Nicolas Doucet: Tivemos essa discussão internamente. O grande risco é ser vítima de seu próprio sucesso. E com Astro's Playroom, criamos algo de que muita gente gostou. Como fazer algo ainda melhor depois disso? A gente precisava evoluir em todos os aspectos possíveis.
Astro Bot é um jogo bem maior, e o tamanho é importante. Mas também precisávamos trazer novas maneiras de utilizar o [joystick] Dual Sense, novos elementos de física ao gameplay, novos personagens… Basicamente, fazer um game muito maior, para quando pensar no preço, a pessoa perceber que este é um produto completo, que justifica o valor mais alto.
O que não se pode esquecer é que, mesmo sendo grátis, Astro's Playroom estava embutido no preço do console, então não é como se as pessoas não tivessem pago por ele. Quando as pessoas compraram o PS5, o jogo serviu como uma espécie de "agradecimento" pelo investimento. Era uma mensagem que precisávamos transmitir do jeito certo, e espero que a demo tenha feito um bom trabalho para isso.
O nível de dificuldade de Astro Bot já é exigente logo no início do jogo. Como vocês trabalharam essa curva de aprendizado?
Potencialmente, Astro Bot será jogado por gente como eu e você, pessoas acostumadas a games desafiadores. Mas também será o primeiro jogo de muitas crianças. Nós nos preocupamos muito em atingir os dois públicos: não é apenas um título para iniciantes, e certamente não é só para gamers experientes. É para ser para todo mundo.
Quando criamos os estágios, todos os desafios que estivessem no caminho da história principal foram estabelecidos de modo a permitir que qualquer um o complete facilmente. Mas deixamos as partes mais difíceis como opcionais, porque não queríamos criar barreiras impossíveis de superar. Equilibrar esses dois fatores o tempo todo foi muito importante para nós. Acho que nossos corações sempre estiveram com o público mainstream, porque queremos fazer games que sejam divertidos de jogar, e não frustrantes.
Ao mesmo tempo, como este é um jogo de plataforma, nós também pudemos explorar a precisão. E graças aos recursos do controle do PS5, adicionamos desafios que são mais difíceis. Mas isso veio em um segundo estágio do desenvolvimento. Os testes que fizemos no início nos indicaram que o jogo era fácil demais. Então, fizemos essas missões opcionais serem mais complexas, para criar um equilíbrio.

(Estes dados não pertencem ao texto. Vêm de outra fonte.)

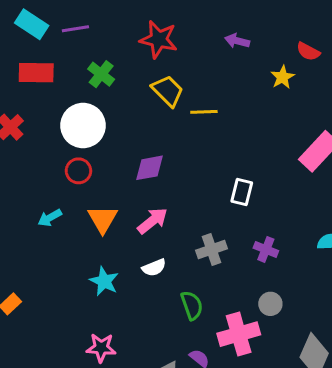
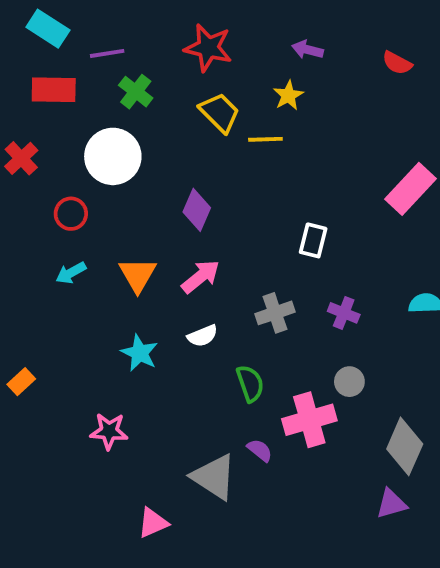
purple line: (75, 29) -> (107, 53), moved
yellow star: (282, 77) -> (288, 95), moved
purple diamond: (149, 168) -> (197, 210), turned -56
red circle: (78, 171) -> (71, 214), moved
pink star: (101, 348) -> (109, 431), moved

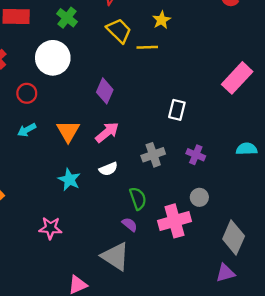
purple semicircle: (260, 450) -> (130, 224), moved

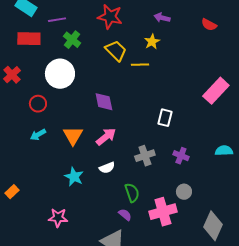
purple diamond: (105, 91) -> (104, 102), turned -35

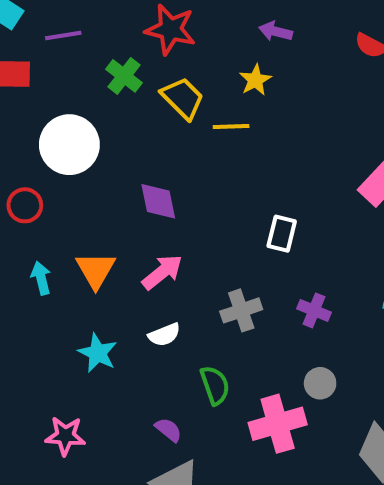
green cross: (72, 40) -> (124, 76), moved
cyan arrow: (38, 135) -> (41, 278), moved, turned 105
purple semicircle: (125, 215) -> (168, 430), moved

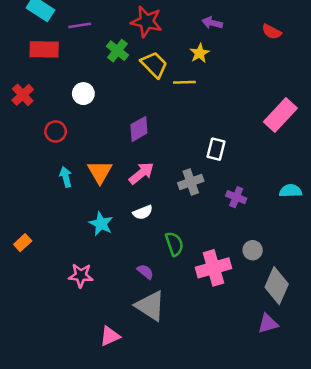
white circle: (69, 145) -> (83, 94), size x0.6
purple diamond: (158, 201) -> (139, 129), turned 72
gray cross: (241, 310) -> (191, 182), moved
gray circle: (320, 383) -> (253, 250), moved

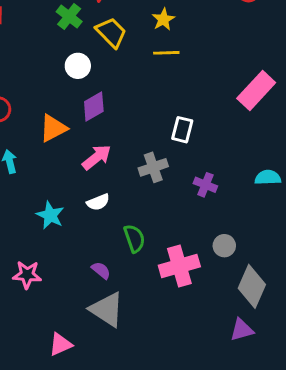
yellow line: (184, 82) -> (166, 53), moved
white circle: (83, 94) -> (78, 66), moved
orange triangle: (100, 172) -> (53, 128), moved, turned 32

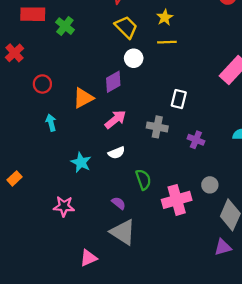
green cross: (69, 17) -> (65, 26), moved
white circle: (78, 66) -> (134, 58), moved
gray cross: (153, 167) -> (157, 127), turned 30

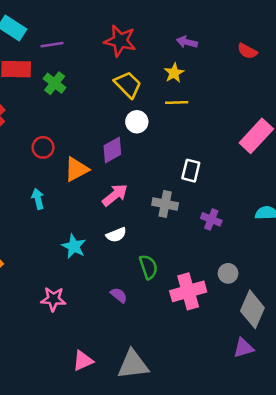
red circle: (42, 84) -> (43, 147), moved
gray triangle: (123, 232) -> (133, 365), moved, turned -40

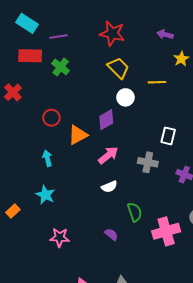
yellow star: (174, 73) -> (181, 59), moved
cyan star: (74, 246) -> (45, 195), moved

Nosso objetivo é criar games que funcionem como brinquedos. Se você encontrar uma árvore no canto do cenário, vai querer olhar atrás dela, porque sua curiosidade lhe diz que talvez exista algo ali. Por isso, é nosso trabalho fazer com que, sempre que o jogador pensar em fazer algo, a gente possa recompensá-lo. Então, sempre que você subir ao topo de uma construção, vai levar tempo para chegar até lá em cima, mas vai ganhar algo valioso. Isso era algo que fizemos questão de garantir em todas as fases - criar essa sensação de recompensa.
Astro Bot aparentemente tornou-se o mascote da marca PlayStation. Isso foi algo planejado? Por que demorou tanto para a Sony escolher um mascote?
Não posso comentar sobre o porquê demorou tanto. Mas falando em nome do nosso time, é claro que se as pessoas enxergarem o Astro como o mascote [da Sony], isso é incrível, é uma enorme conquista. Mas não é algo que queremos anunciar ou decretar. Quando um personagem se torna a cara de uma empresa, é porque seus games são bons durante um longo período, e os jogadores acabam "decidindo" isso, por conta dessa associação. Claro, você pode dizer que Sonic e Mario eram os mascotes oficiais [da Sega e da Nintendo], mas é porque seus games provaram suas qualidades em suas épocas.
Nesse sentido, acho que é a mesma coisa para nós: não estamos tentando nos precipitar. Queremos fazer um jogo de qualidade, com uma base sólida, e seguir a partir daí. Agora, se esse game acabar sendo visto como [estando] no mesmo nível de God of War, Horizon, Ghost of Tsushima e todas as grandes séries da PlayStation, pra nós já é uma conquista incrível. Mas sinto que essa coisa do mascote acaba acontecendo naturalmente. Não dá para determinar e enfiar goela abaixo das pessoas.